Bab 6

Màu nền
Font chữ
Font size
Chiều cao dòng

Ayu tanpa sungkan meniti wajah tenang Arjuna yang sedang menyantap seporsi lasagna. Bola matanya yang cokelat pekat, kini terlihat terlihat begitu jelas, meski sedikit terhalang topeng yang Arjuna kenakan. Restoran kelas bawah yang masih terbilang cukup mewah, menjadi pilihan Arjuna saat Ayu memintanya untuk makan siang bersama.  Lukisan-lukisan yang Ayu kirimkan untuk Arjuna, ternyata membangun sebuah hubungan. Meskipun sebatas kenalan, dirinya ingin lebih dekat dengan Arjuna.

“Kenapa?” tanya Juna dengan sedikit bergumam, tanpa menatap Ayu.

Ayu tersenyum menyadari tindakannya membuat Arjuna tidak nyaman. Namun, setelah mengetahui jati diri pria di hadapannya, Ayu merasakan jiwanya tertaut, tenang dan damai. Terlebih jika penggalan kalimat yang ditulis oleh Beasty seolah-olah mengalun indah di kepalanya. “Apanya?”

Arjuna meletakkan sendok yang digenggamnya, bergerak canggung ingin menyentuh topeng di wajahnya. “Tidak ada masalah dengan topeng itu,” jelas Ayu cepat, dengan senyum yang tak lepas dari wajahnya. “Saya hanya merasa ingin melihatnya lebih jelas. Masih tidak menyangka, bisa berteman dengan sosok misterius di balik kalimat-kalimat ajaib Beasty. Maaf jika tindakan saya terlihat tidak sopan.”

Arjuna menurunkan tangannya yang sempat terangkat, dan kini tatapan mata Ayu tersambut. “Ah, ya … terlalu sering mendapatkan tatapan negatif, membuat saya begitu sensitif jika ditatap seperti itu,” jawab Arjuna dengan air muka yang kembali tenang.

Ayu paham betul rasanya ditatap dengan pandangan seperti itu, meski konteksnya berbeda dengan yang Arjuna rasakan.

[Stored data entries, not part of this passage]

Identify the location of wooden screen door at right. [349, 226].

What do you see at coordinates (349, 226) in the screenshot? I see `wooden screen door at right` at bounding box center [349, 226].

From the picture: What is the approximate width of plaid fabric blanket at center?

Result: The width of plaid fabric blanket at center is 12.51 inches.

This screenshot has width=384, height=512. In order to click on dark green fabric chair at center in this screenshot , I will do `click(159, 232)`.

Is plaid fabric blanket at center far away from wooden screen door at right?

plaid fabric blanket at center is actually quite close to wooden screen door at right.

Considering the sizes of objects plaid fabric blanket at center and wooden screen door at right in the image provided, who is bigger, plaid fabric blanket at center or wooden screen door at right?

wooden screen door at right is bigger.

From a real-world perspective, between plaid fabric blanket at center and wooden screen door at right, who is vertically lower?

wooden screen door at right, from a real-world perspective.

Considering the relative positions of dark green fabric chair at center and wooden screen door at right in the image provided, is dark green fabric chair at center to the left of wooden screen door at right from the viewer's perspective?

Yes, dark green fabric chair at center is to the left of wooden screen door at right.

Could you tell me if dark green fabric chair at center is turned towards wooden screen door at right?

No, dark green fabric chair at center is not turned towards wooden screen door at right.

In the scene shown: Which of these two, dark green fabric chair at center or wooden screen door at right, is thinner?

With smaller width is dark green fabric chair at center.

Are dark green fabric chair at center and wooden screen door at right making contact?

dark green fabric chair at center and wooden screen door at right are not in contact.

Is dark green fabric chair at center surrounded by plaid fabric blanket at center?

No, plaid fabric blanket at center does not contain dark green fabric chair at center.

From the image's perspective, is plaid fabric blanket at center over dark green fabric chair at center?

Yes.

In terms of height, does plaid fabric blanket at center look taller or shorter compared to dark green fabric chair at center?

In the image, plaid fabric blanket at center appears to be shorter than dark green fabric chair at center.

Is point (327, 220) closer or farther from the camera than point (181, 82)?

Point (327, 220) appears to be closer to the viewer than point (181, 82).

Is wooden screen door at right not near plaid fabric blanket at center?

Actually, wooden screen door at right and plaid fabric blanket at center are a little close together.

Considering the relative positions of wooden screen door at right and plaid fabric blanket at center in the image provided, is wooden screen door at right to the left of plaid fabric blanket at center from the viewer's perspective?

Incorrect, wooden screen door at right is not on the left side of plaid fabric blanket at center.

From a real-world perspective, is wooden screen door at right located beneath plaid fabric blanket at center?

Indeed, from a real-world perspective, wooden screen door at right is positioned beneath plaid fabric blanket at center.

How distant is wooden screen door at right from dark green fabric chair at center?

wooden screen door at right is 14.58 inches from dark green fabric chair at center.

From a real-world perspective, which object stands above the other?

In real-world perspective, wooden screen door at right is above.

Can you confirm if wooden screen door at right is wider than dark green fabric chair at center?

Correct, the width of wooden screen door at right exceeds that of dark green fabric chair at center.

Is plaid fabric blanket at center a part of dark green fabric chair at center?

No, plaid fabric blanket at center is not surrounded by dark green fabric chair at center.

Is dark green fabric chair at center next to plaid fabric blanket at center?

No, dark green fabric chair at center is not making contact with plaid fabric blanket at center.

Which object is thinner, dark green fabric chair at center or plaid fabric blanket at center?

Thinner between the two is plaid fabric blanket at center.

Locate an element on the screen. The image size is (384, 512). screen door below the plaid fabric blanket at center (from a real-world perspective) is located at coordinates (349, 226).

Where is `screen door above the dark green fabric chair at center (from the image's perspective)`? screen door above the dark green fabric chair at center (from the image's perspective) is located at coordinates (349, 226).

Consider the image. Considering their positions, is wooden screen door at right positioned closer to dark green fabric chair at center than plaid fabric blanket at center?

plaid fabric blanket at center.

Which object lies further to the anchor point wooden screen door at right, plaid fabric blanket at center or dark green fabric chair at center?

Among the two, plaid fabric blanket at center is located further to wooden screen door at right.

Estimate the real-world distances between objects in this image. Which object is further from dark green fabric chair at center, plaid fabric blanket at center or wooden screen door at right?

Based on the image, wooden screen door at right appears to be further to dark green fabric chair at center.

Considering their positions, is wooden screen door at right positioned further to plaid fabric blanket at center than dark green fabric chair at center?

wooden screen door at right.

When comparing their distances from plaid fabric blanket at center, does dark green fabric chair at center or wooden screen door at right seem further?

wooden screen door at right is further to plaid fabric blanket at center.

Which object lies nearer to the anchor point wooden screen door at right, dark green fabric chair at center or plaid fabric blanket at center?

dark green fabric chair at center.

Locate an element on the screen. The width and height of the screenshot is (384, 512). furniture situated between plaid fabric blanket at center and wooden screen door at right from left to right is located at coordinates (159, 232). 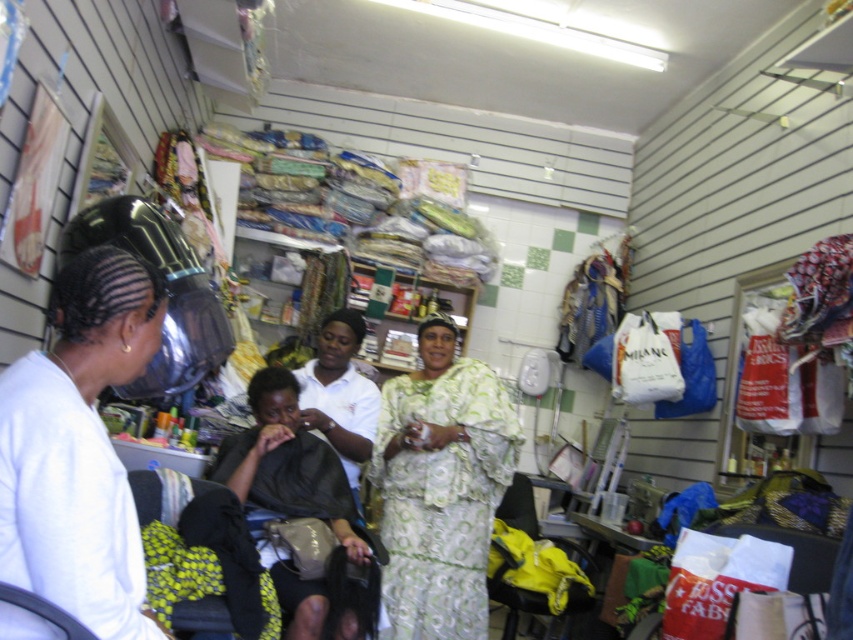 Looking at this image, you are standing in the shop and want to find the green floral fabric dress at center. According to the coordinates provided, where should you look in the image?

The green floral fabric dress at center is located at the coordinates point [442,499] in the image.

You are a delivery person who just arrived at the shop. You need to place a package that is 1.2 meters long between the white matte hair at left and the black fabric at center. Is there enough space to place it without bending the package?

The distance between the white matte hair at left and the black fabric at center is 1.06 meters. Since the package is 1.2 meters long, which is longer than the available space, it cannot be placed straight without bending.

You are a customer in the shop and want to locate the white matte hair at left. Based on the coordinates provided, where should you look in the image?

The white matte hair at left is located at the coordinates point (78, 449) in the image. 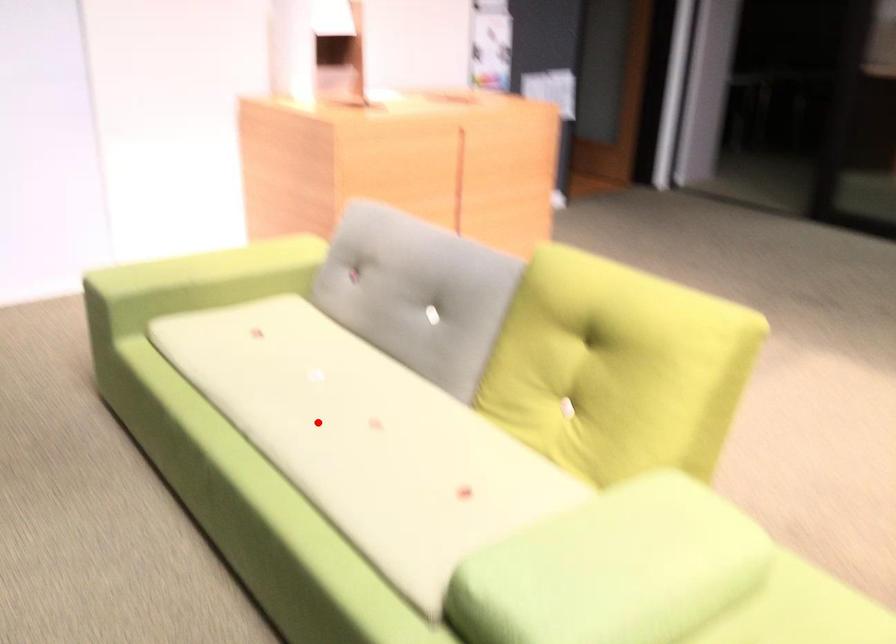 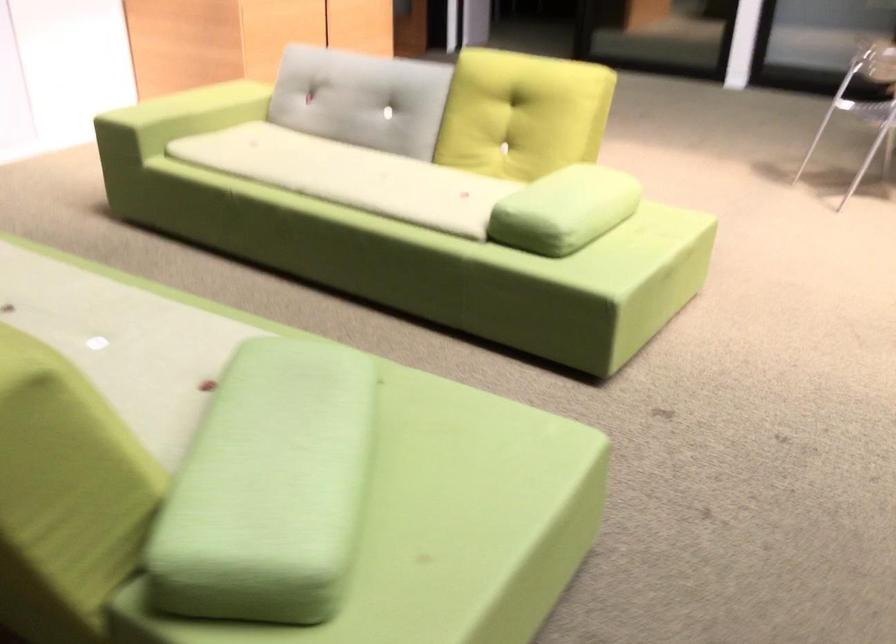 Question: I am providing you with two images of the same scene from different viewpoints. Image1 has a red point marked. In image2, the corresponding 3D location appears at what relative position? Reply with the corresponding letter.

Choices:
 (A) Closer
 (B) Farther

Answer: (B) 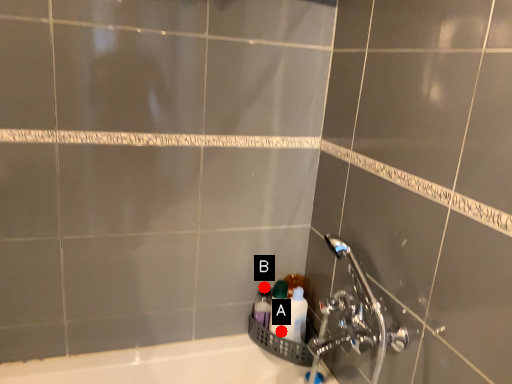 Question: Two points are circled on the image, labeled by A and B beside each circle. Which of the following is the closest to the observer?

Choices:
 (A) A is closer
 (B) B is closer

Answer: (A) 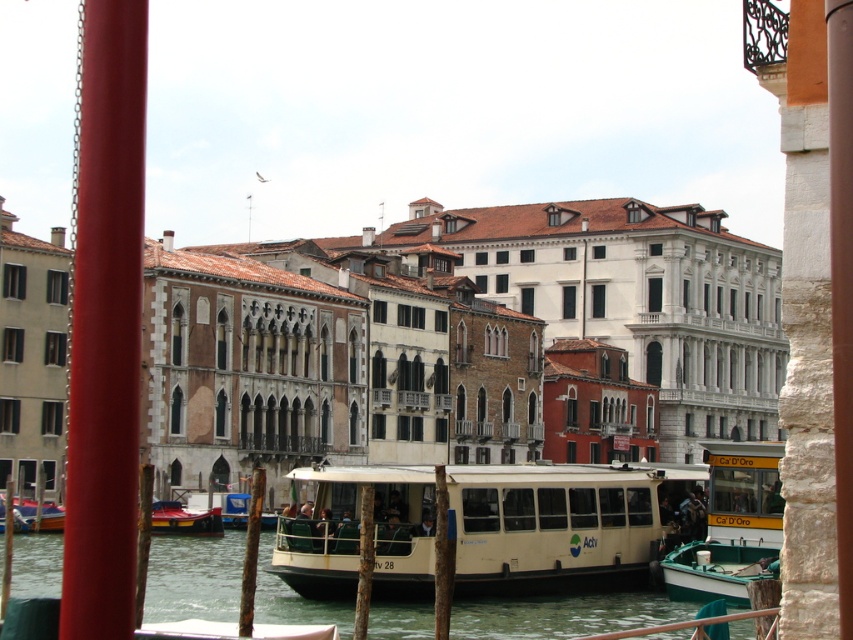 You are planning to take a boat tour in Venice and have to choose between the beige rubber boat at center and the metallic red boat at lower left. Based on their sizes, which one can accommodate more passengers?

The beige rubber boat at center is bigger than the metallic red boat at lower left, so it can accommodate more passengers.

Consider the image. You are a tourist in Venice and want to take a photo of the beige rubber boat at center from the ACTV water taxi. Since the ACTV is docked at the pier, can you take the photo without moving from your current position?

The beige rubber boat at center is located at point (477, 529), which is within the visible area from the ACTV water taxi. Therefore, you can take the photo without moving from your current position.

You are a tourist planning to rent a boat for a short trip along the canal. You see the beige rubber boat at center and the metallic red boat at lower left. Which boat is wider?

The beige rubber boat at center is wider than the metallic red boat at lower left because its width surpasses the latter. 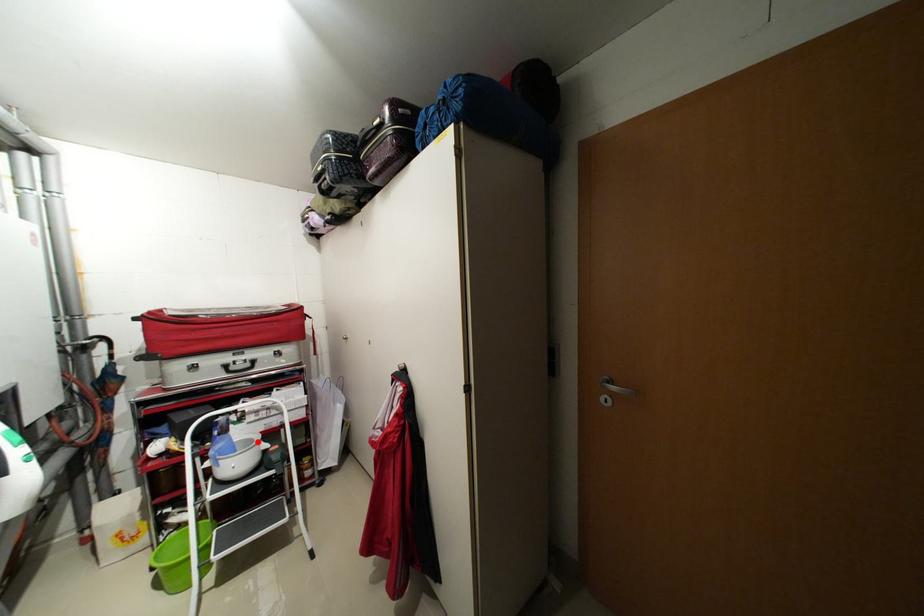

“Benar, terkadang saya juga merasa risih dengan tatapan orang lain.” Ayu mengingat tatapan orang-orang yang pernah berhadapan dengannya. Meskipun kata ‘cantik’ bukanlah hal negatif, tapi jika apapun yang dia lakukan selalu dikaitkan dengan kata tersebut, rasanya begitu memuakkan.

“Adakalanya hidup itu seperti mimpi,” jeda Arjuna, membuat Ayu yang semula tidak fokus, kembali menatap pria itu. ”Ada saat kamu ingin berteriak, tetapi tak bersuara. Ingin berlari, tetapi hanya diam di tempat. Hanya terdiam tanpa bisa menyatakan rasa enggan di hati.” Arjuna tersenyum sendu, tatapan matanya terlihat kosong untuk sesaat.

Ayu merasa sedikit bersalah, secara tak langsung ia sudah mengungkit kenangan buruk yang tersimpan dalam hati Arjuna. Anehnya, tanpa banyak kata yang terucap dari Arjuna. Ayu merasa sudah cukup mengerti, memahami apa yang bersarang di benak lelaki itu.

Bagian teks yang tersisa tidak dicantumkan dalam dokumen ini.